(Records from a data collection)
····················
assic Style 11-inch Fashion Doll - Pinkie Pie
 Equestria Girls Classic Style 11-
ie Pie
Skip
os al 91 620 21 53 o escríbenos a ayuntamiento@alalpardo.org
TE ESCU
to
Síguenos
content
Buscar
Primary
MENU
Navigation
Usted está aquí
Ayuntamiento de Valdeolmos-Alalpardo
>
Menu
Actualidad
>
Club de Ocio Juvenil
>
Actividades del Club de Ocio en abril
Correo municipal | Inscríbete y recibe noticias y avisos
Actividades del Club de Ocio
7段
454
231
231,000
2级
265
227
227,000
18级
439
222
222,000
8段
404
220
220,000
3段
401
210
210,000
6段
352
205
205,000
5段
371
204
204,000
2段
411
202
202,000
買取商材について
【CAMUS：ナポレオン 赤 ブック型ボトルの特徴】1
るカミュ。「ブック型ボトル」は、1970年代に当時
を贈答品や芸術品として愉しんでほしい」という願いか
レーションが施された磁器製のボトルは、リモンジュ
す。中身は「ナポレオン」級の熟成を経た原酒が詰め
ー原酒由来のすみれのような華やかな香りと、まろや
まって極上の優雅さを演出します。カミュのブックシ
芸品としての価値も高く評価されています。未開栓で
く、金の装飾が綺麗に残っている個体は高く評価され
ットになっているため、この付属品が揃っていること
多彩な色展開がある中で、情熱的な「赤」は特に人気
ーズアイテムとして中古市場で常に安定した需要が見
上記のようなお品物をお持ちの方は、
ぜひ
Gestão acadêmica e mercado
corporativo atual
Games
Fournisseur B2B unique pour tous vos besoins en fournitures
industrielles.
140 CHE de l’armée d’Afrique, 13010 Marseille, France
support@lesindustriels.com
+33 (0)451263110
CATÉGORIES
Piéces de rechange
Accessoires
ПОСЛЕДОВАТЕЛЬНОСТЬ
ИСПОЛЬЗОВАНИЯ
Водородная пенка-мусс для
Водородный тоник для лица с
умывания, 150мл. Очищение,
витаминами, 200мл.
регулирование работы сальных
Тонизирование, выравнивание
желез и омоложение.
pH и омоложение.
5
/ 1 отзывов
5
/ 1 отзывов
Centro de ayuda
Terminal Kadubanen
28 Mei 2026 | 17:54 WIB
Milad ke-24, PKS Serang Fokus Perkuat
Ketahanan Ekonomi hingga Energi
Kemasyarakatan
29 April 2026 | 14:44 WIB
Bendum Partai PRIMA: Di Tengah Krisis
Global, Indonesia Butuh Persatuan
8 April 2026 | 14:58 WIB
····················
■ **Problem to solve**
Every record must be transcribed exactly as written.

■ **Result of the exercise**
assic Style 11-inch Fashion Doll - Pinkie Pie
 Equestria Girls Classic Style 11-
ie Pie
Skip
os al 91 620 21 53 o escríbenos a ayuntamiento@alalpardo.org
TE ESCU
to
Síguenos
content
Buscar
Primary
MENU
Navigation
Usted está aquí
Ayuntamiento de Valdeolmos-Alalpardo
>
Menu
Actualidad
>
Club de Ocio Juvenil
>
Actividades del Club de Ocio en abril
Correo municipal | Inscríbete y recibe noticias y avisos
Actividades del Club de Ocio
7段
454
231
231,000
2级
265
227
227,000
18级
439
222
222,000
8段
404
220
220,000
3段
401
210
210,000
6段
352
205
205,000
5段
371
204
204,000
2段
411
202
202,000
買取商材について
【CAMUS：ナポレオン 赤 ブック型ボトルの特徴】1
るカミュ。「ブック型ボトル」は、1970年代に当時
を贈答品や芸術品として愉しんでほしい」という願いか
レーションが施された磁器製のボトルは、リモンジュ
す。中身は「ナポレオン」級の熟成を経た原酒が詰め
ー原酒由来のすみれのような華やかな香りと、まろや
まって極上の優雅さを演出します。カミュのブックシ
芸品としての価値も高く評価されています。未開栓で
く、金の装飾が綺麗に残っている個体は高く評価され
ットになっているため、この付属品が揃っていること
多彩な色展開がある中で、情熱的な「赤」は特に人気
ーズアイテムとして中古市場で常に安定した需要が見
上記のようなお品物をお持ちの方は、
ぜひ
Gestão acadêmica e mercado
corporativo atual
Games
Fournisseur B2B unique pour tous vos besoins en fournitures
industrielles.
140 CHE de l’armée d’Afrique, 13010 Marseille, France
support@lesindustriels.com
+33 (0)451263110
CATÉGORIES
Piéces de rechange
Accessoires
ПОСЛЕДОВАТЕЛЬНОСТЬ
ИСПОЛЬЗОВАНИЯ
Водородная пенка-мусс для
Водородный тоник для лица с
умывания, 150мл. Очищение,
витаминами, 200мл.
регулирование работы сальных
Тонизирование, выравнивание
желез и омоложение.
pH и омоложение.
5
/ 1 отзывов
5
/ 1 отзывов
Centro de ayuda
Terminal Kadubanen
28 Mei 2026 | 17:54 WIB
Milad ke-24, PKS Serang Fokus Perkuat
Ketahanan Ekonomi hingga Energi
Kemasyarakatan
29 April 2026 | 14:44 WIB
Bendum Partai PRIMA: Di Tengah Krisis
Global, Indonesia Butuh Persatuan
8 April 2026 | 14:58 WIB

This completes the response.